BEGIN
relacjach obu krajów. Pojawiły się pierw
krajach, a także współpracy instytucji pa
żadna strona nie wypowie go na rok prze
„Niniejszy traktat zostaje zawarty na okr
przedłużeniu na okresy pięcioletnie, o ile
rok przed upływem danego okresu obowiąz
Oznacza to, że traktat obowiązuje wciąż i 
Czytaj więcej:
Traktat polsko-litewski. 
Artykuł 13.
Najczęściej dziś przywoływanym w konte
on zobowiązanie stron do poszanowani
END
→ **Work to complete**
Exactly the lines from the one containing "Traktat polsko-litewski." through the last line of the material above are to be returned, with nothing else.

→ **Exercise output**
Traktat polsko-litewski. 
Artykuł 13.
Najczęściej dziś przywoływanym w konte
on zobowiązanie stron do poszanowani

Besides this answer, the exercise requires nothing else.